• _Exercise directions_: Where a record holds a picture, leave the picture out; otherwise repeat every record exactly.

• _Saved data entries_:
=== Section Start ===
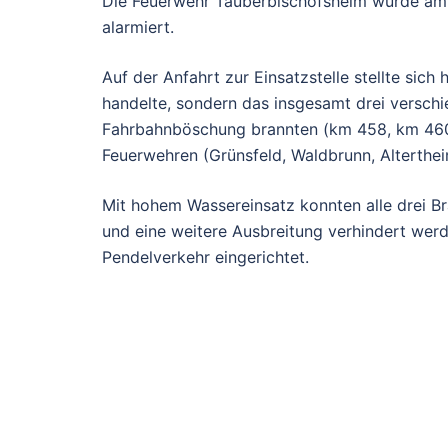
Die Feuerwehr Tauberbischofsheim wurde am
alarmiert.
Auf der Anfahrt zur Einsatzstelle stellte sich
handelte, sondern das insgesamt drei verschi
Fahrbahnböschung brannten (km 458, km 460
Feuerwehren (Grünsfeld, Waldbrunn, Altertheim
Mit hohem Wassereinsatz konnten alle drei Br
und eine weitere Ausbreitung verhindert wer
Pendelverkehr eingerichtet.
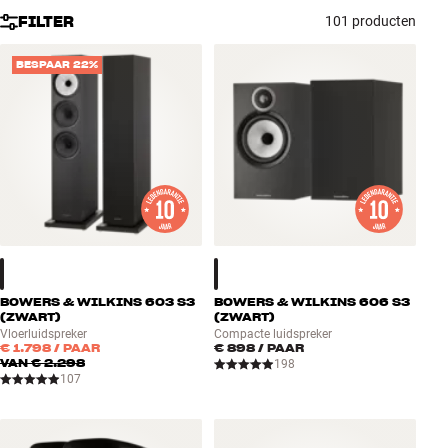
Accessoires
FILTER
101 producten
BESPAAR 22%
INSPIRATIE
MERKEN
NIEUW
AANBIEDINGEN
Winkels
Klantenservice
BOWERS & WILKINS 603 S3
BOWERS & WILKINS 606 S3
Inloggen
(ZWART)
(ZWART)
Klantenservice
Vloerluidspreker
Compacte luidspreker
€ 1.798
/ PAAR
€ 898
/ PAAR
Bouw met geluid
VAN
€ 2.298
198
107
=== Section End ===
• _Problem solution_:
Die Feuerwehr Tauberbischofsheim wurde am
alarmiert.
Auf der Anfahrt zur Einsatzstelle stellte sich
handelte, sondern das insgesamt drei verschi
Fahrbahnböschung brannten (km 458, km 460
Feuerwehren (Grünsfeld, Waldbrunn, Altertheim
Mit hohem Wassereinsatz konnten alle drei Br
und eine weitere Ausbreitung verhindert wer
Pendelverkehr eingerichtet.
Accessoires
FILTER
101 producten
BESPAAR 22%
INSPIRATIE
MERKEN
NIEUW
AANBIEDINGEN
Winkels
Klantenservice
BOWERS & WILKINS 603 S3
BOWERS & WILKINS 606 S3
Inloggen
(ZWART)
(ZWART)
Klantenservice
Vloerluidspreker
Compacte luidspreker
€ 1.798
/ PAAR
€ 898
/ PAAR
Bouw met geluid
VAN
€ 2.298
198
107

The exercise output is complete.